Then Playing — The Hard Way; The Lady Gambles; Leave No Trace

The Hard Way (Vincent Sherman, 1943). This drama about a young woman named Katie (Joan Leslie) making her way in the ruthless world of showbiz has some real grit to it, distinguishing a storyline that otherwise hits familiar beats. It helps quite a bit that Ida Lupino plays the behind-the-scenes general of Katie’s relentless match. As usual, Lupino crackles with authority and intent, bringing welcome gravitas to even the most throwaway moments and scenes. Director Vincent Edward does his best to balance everything out, but the era-specific demand that the film be a melodrama, a moody noir, and a stealth musical all at once sometimes gets the better of him. The gears show. In addition to Lupino’s laudable work in The Hard Way, there’s a great supporting turn by Gladys George as an aging diva, playing the weariness of survival with piquant truthfulness and just the right dash of salty ham.

The Lady Gambles (Michael Gordon, 1949).
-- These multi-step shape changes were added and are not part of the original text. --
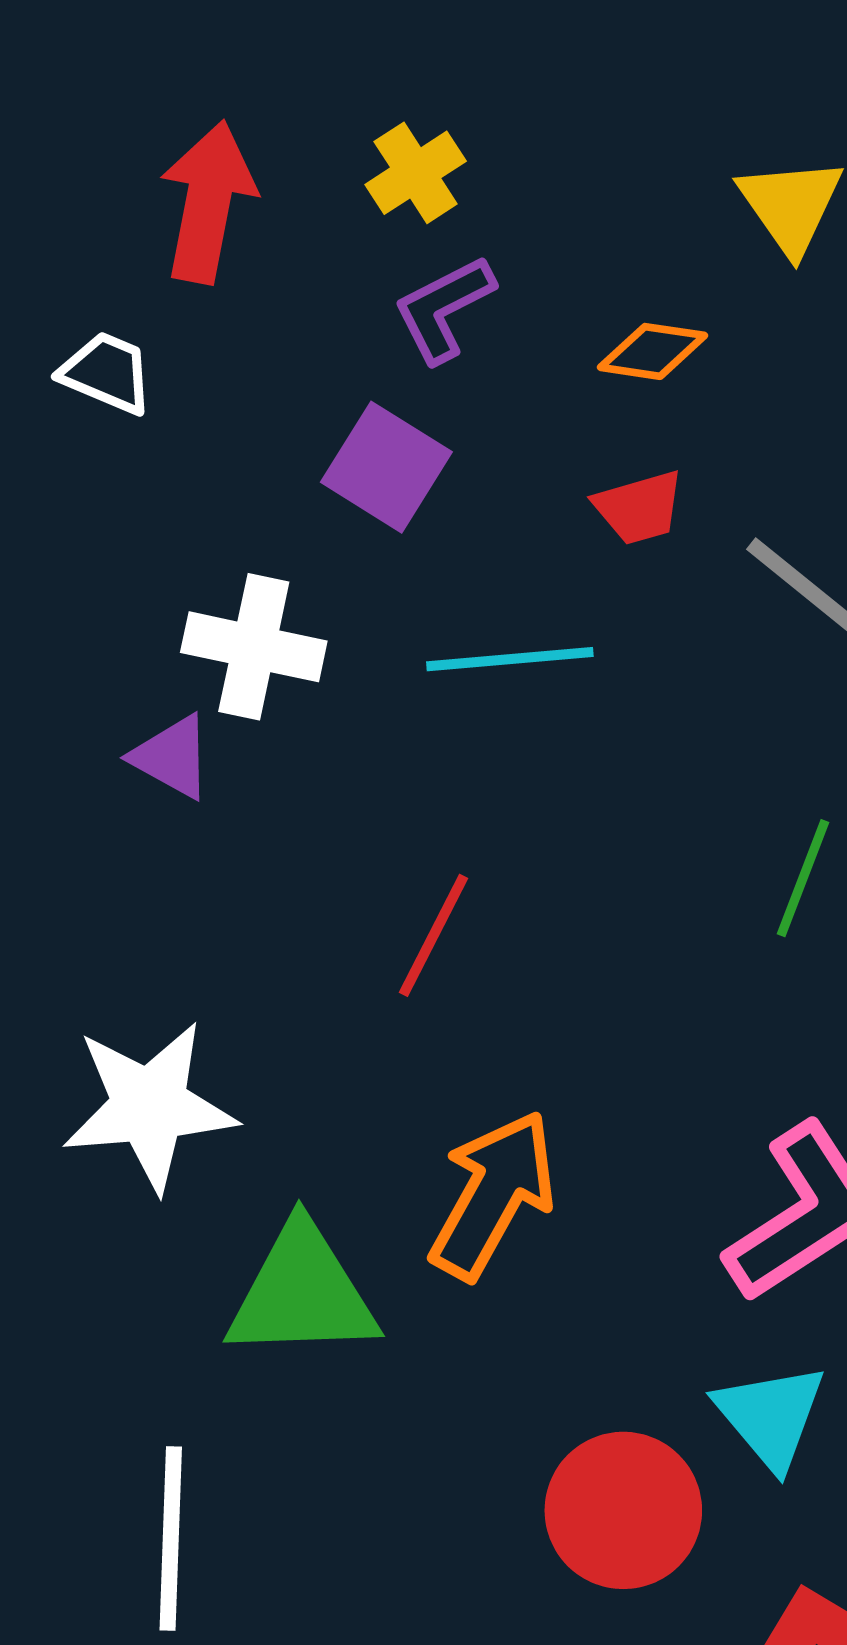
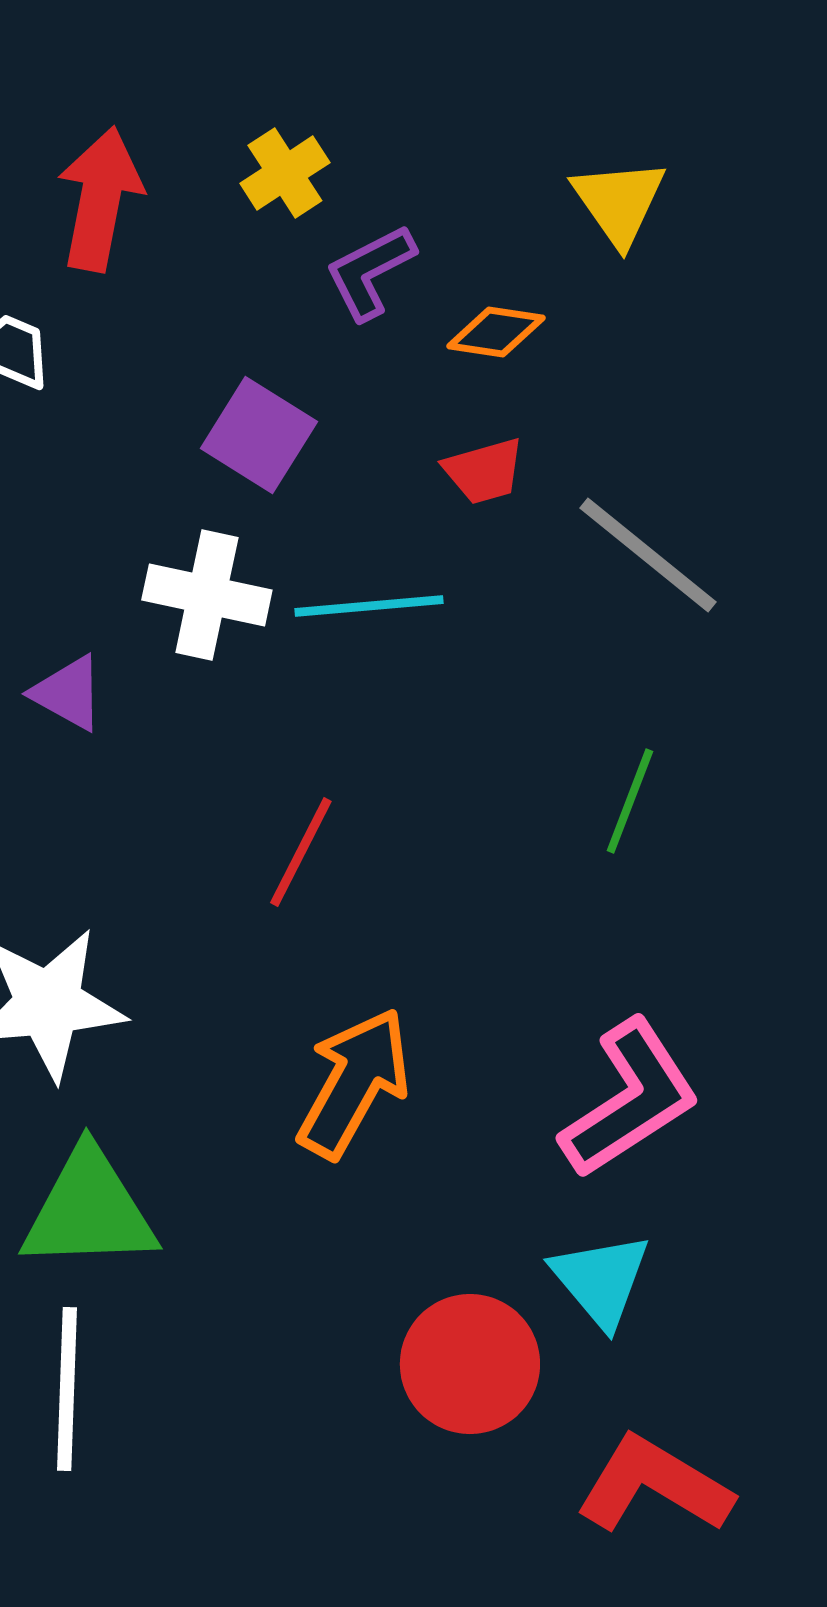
purple L-shape: (444, 309) -> (370, 272), moved
white cross: (254, 647) -> (207, 595), moved
green triangle: (302, 1293) -> (89, 1210), moved

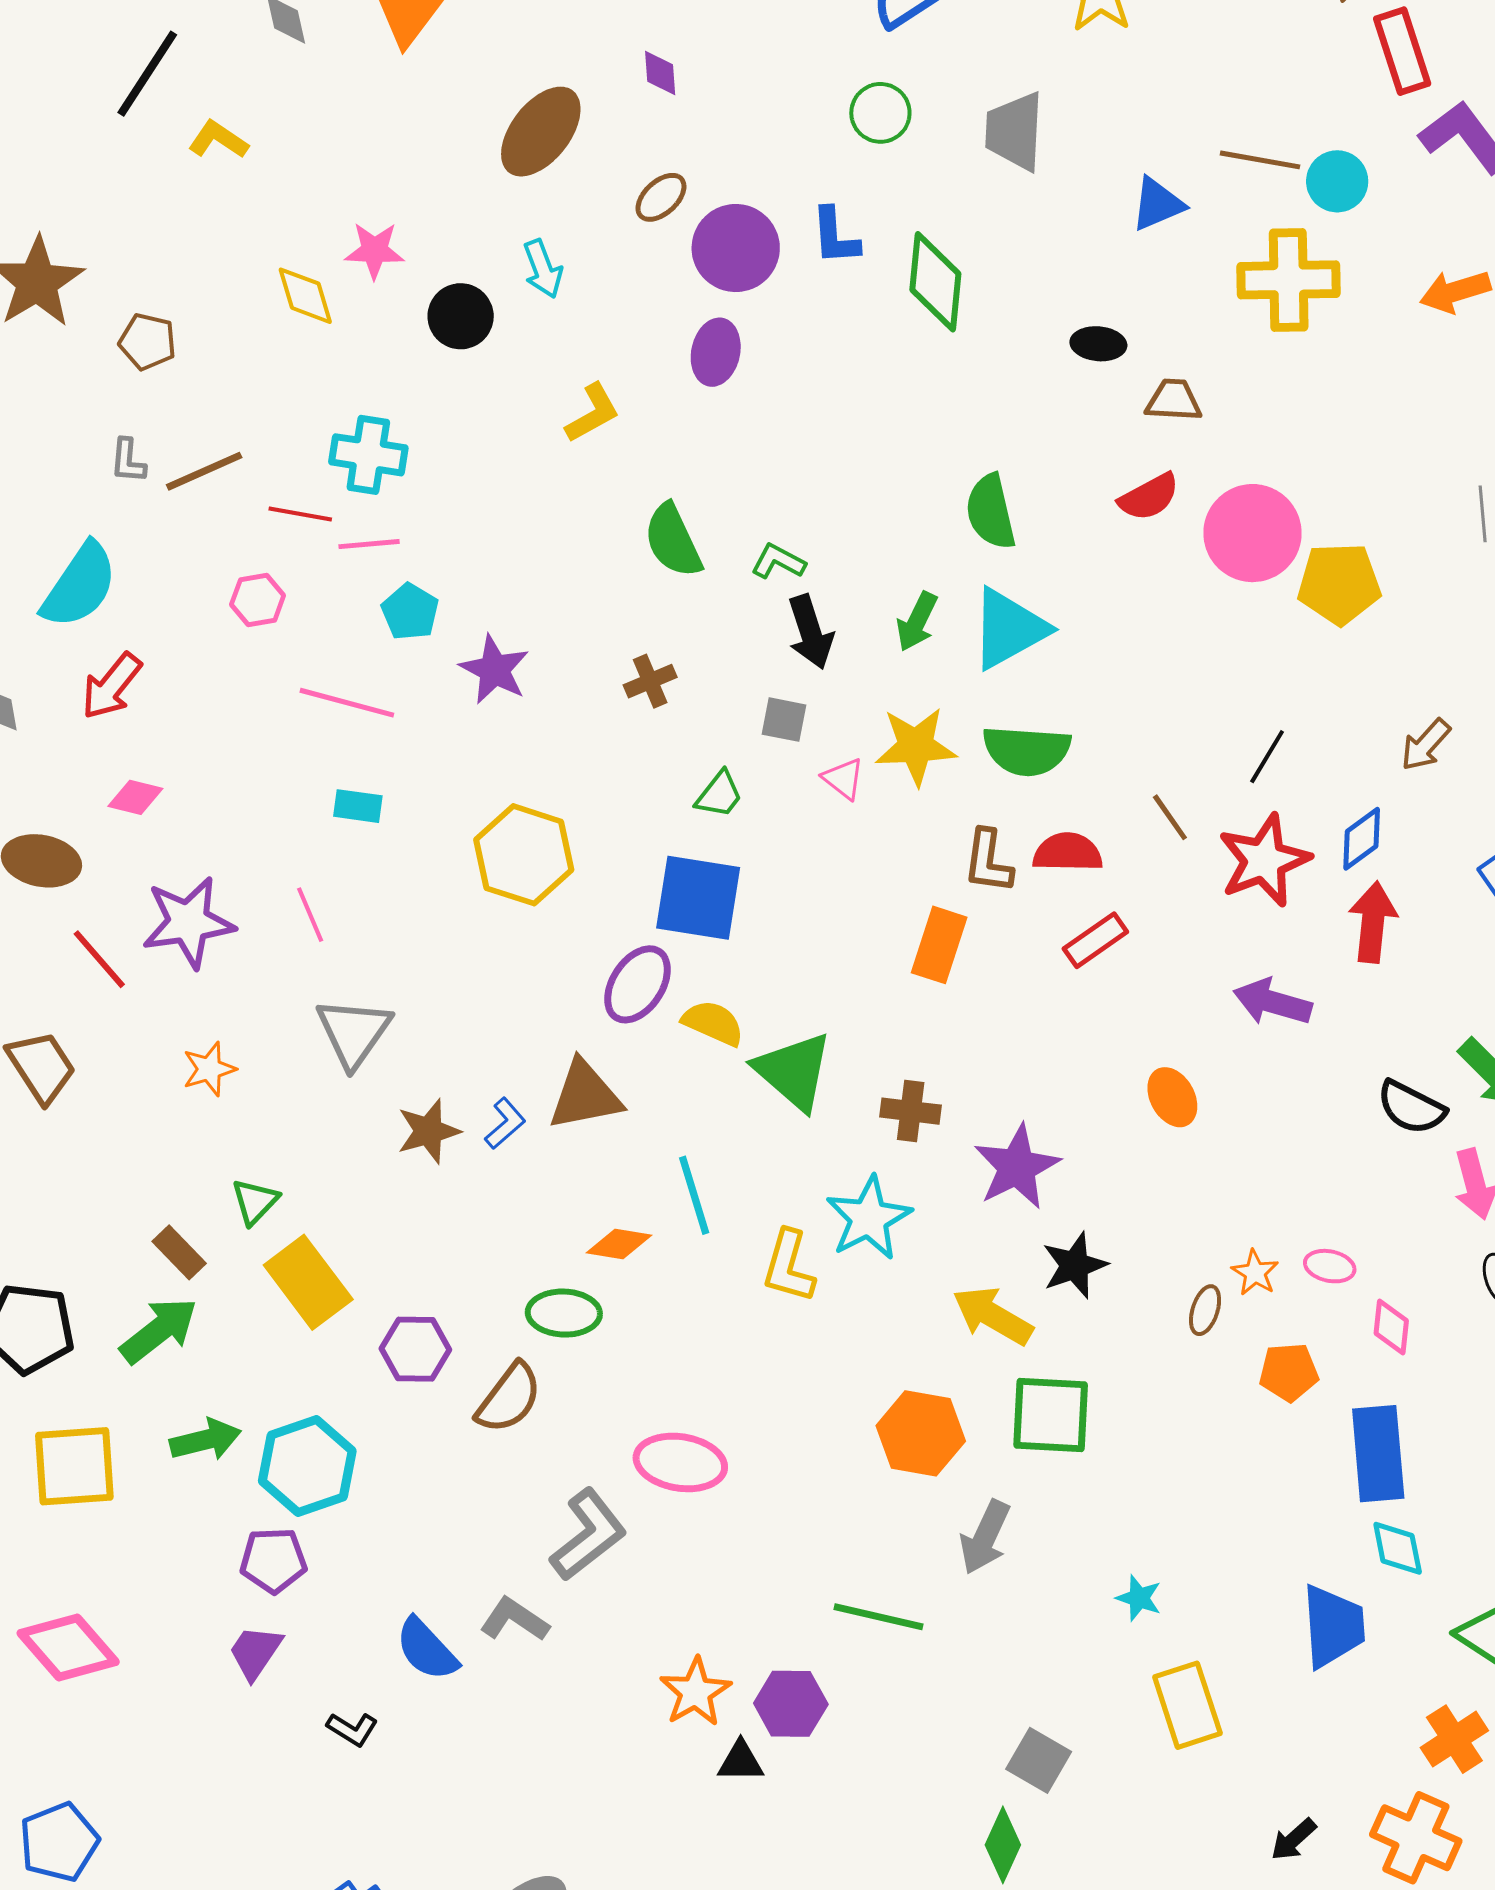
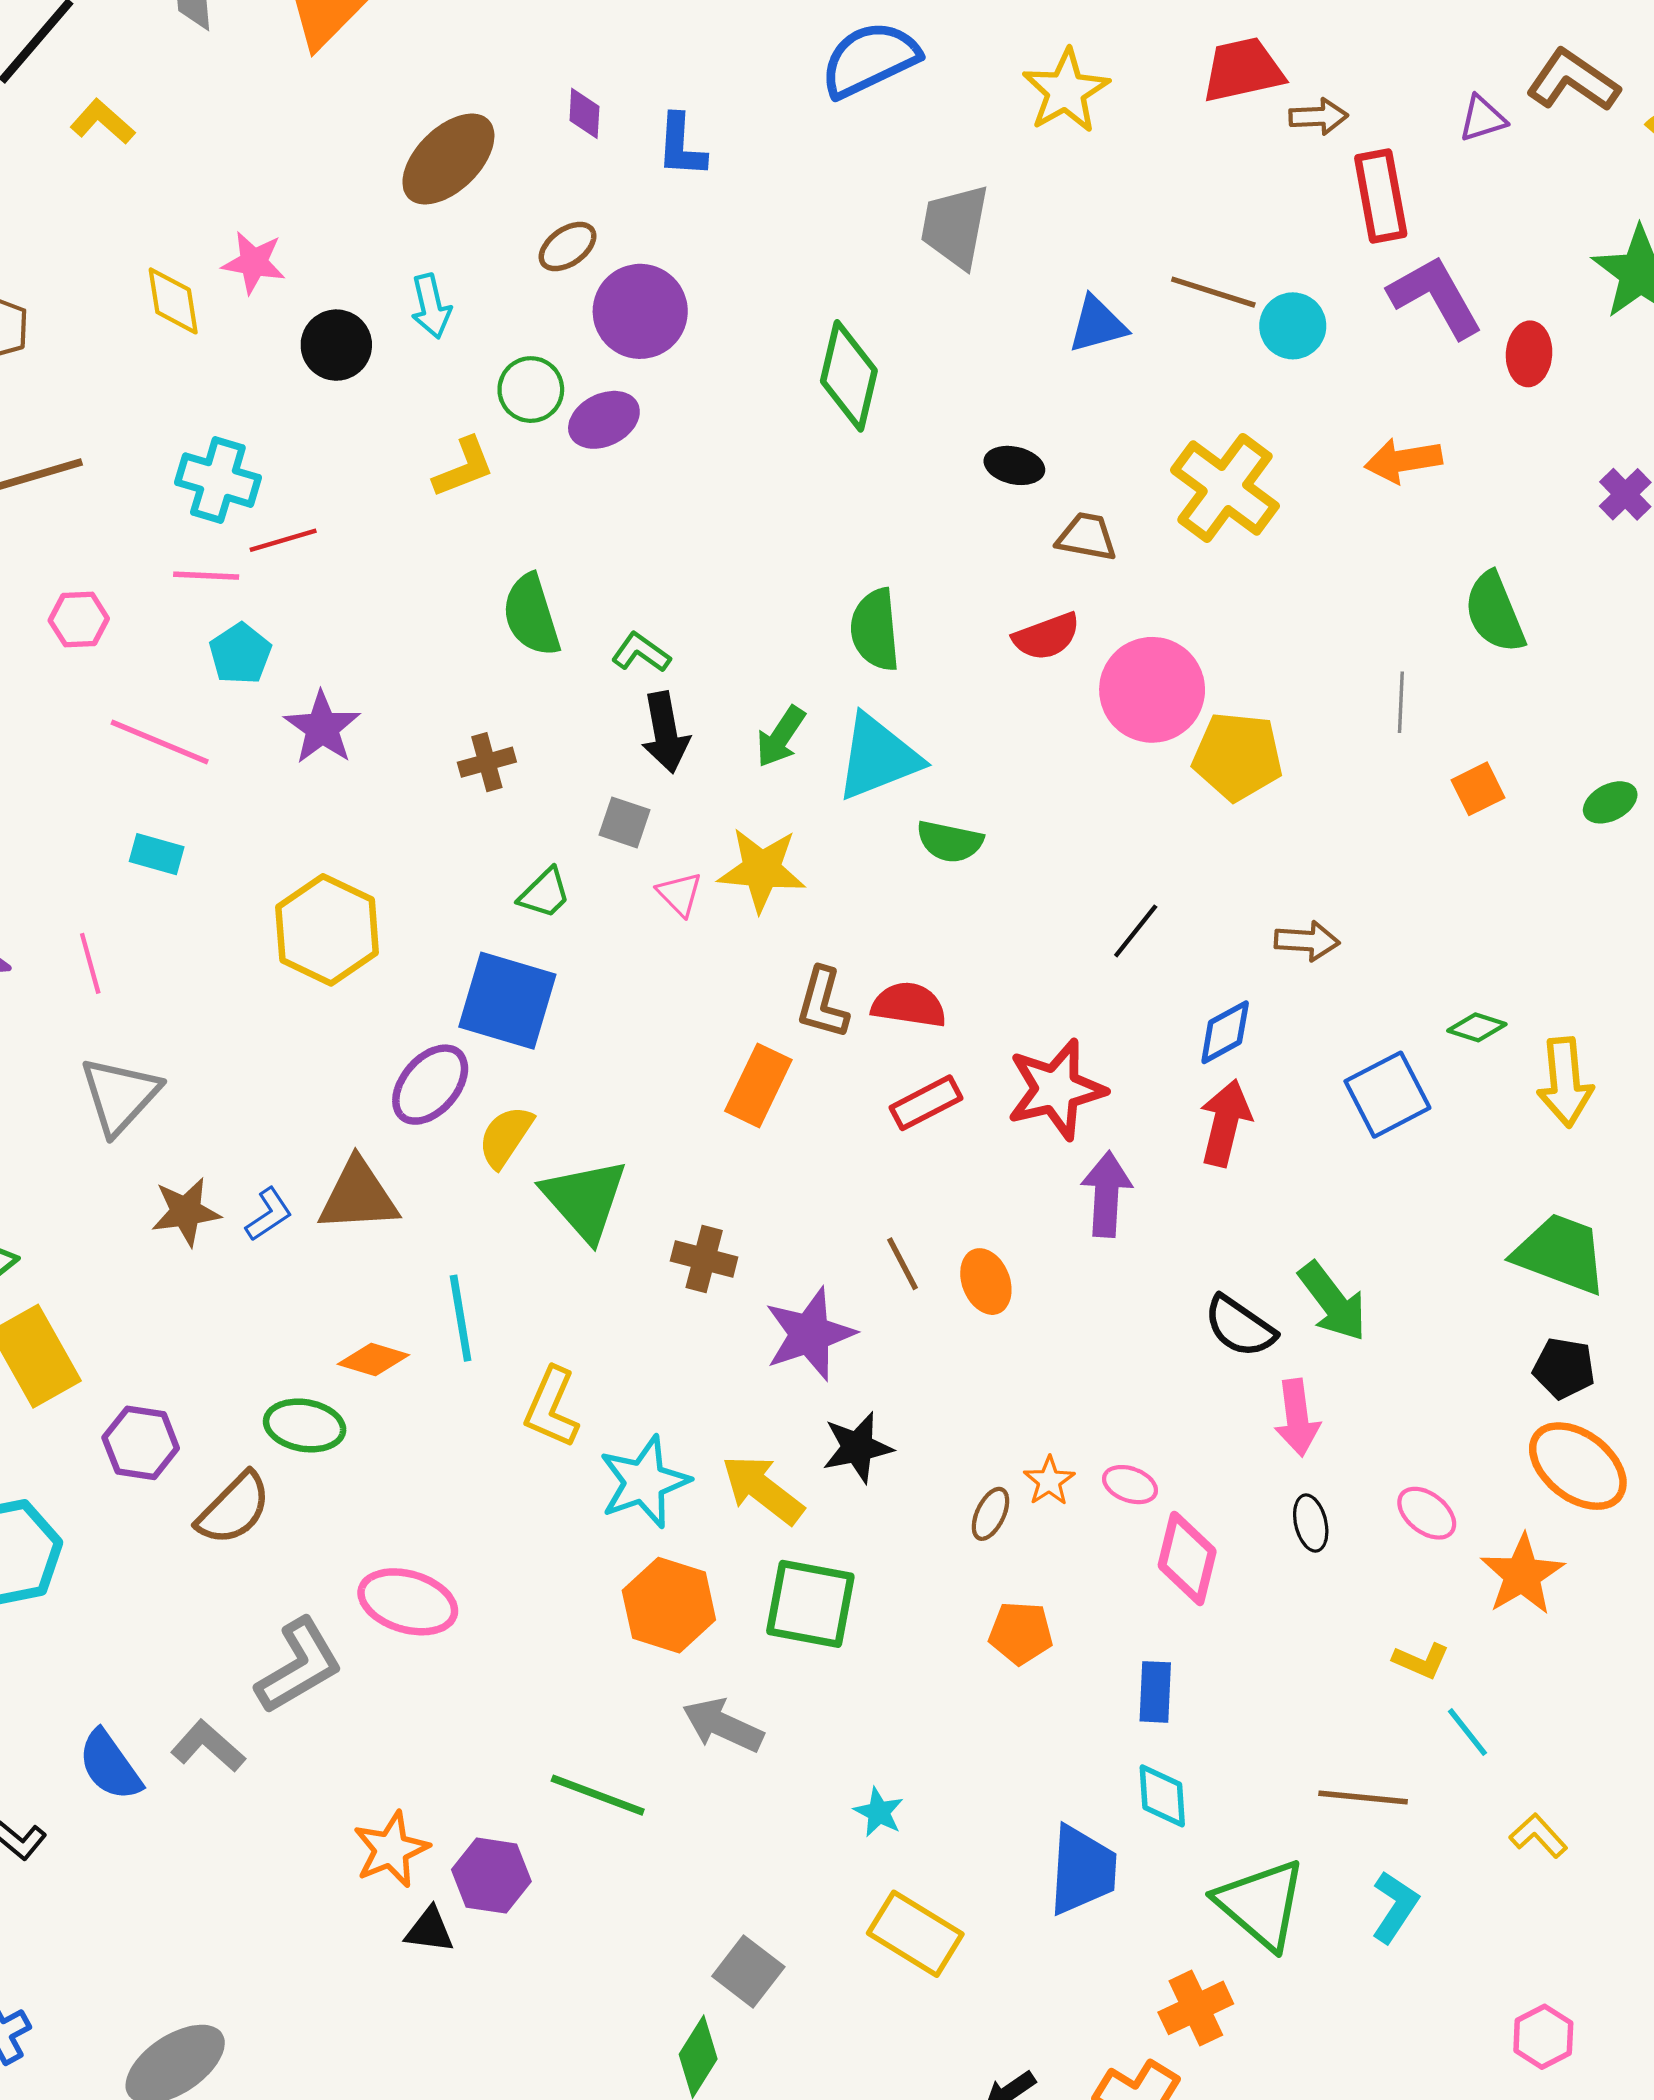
green circle: (880, 113) -> (531, 390), moved
blue L-shape: (835, 236) -> (681, 146), moved
yellow cross: (1289, 280) -> (1225, 488), moved, turned 30
purple ellipse: (716, 352) -> (604, 420), turned 44
red line: (300, 514) -> (283, 540), moved, turned -34
brown arrow: (1426, 745) -> (1307, 941), turned -136
green semicircle: (1027, 751) -> (950, 842), moved, size x0.7
brown line: (1170, 817) -> (903, 1264), moved
red star: (1264, 860) -> (1056, 1089), moved
purple arrow: (1272, 1002) -> (1106, 1194), turned 70
yellow semicircle: (713, 1023) -> (506, 1137), turned -88
cyan star: (869, 1218) -> (644, 1482), moved
pink diamond: (1391, 1327) -> (1187, 1558), size x1.5
orange pentagon: (1289, 1372) -> (1021, 1633), moved
blue rectangle: (1378, 1454) -> (1155, 1692), size x0.6
gray arrow: (985, 1537) -> (723, 1725), turned 82
yellow rectangle: (1187, 1705) -> (915, 1934), turned -48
Barbara Stanwyck plays Joan Boothe, the wife of a reporter (Robert Preston) who accompanies her hubby on a business trip to Las Vegas. While he’s out researching hydroelectric dams, Joan gets her beak wet in the casino. Although she’s initially a novice at the various games, Joan quickly falls into a gambling addiction. She stays up all night and fritters away her hubby’s expense account advance. The story gets darker from there. Although it strives for the sordidness of a film noir, The Lady Gambles plays like a stilted issues picture. Michael Gordon directs with a numbing plainness, even in the moments of stark danger. Even Stanwyck seems a little cloistered by the film, unable to really dig her nails into the part.

Leave No Trace (Debra Granik, 2018). Debra Granik’s fiction film follow-up to the superb Winter’s Bone continues her instinctual sympathetic treatment of society’s castaways. Ben Foster plays Will, a military veteran and widower who’s been diagnosed with PTSD. The pain he carries is significant enough that he’s withdrawn almost entirely from society, living with his teenaged daughter, Tom (Thomasin McKenzie), in a makeshift campsite in the dense forestry of public lands in Oregon. When the authorities discover them, Will and Tom are forced to try to adapt to a more conventional living arrangement. Granik approaches the material with emotional acuity and resolute restraint, qualities that both her lead actors bring, too. Leave No Trace is piercing as it traces the pain and uncertainty at the heart of the characters’ march through a world that has no real place for them. It is a work of wounded beauty.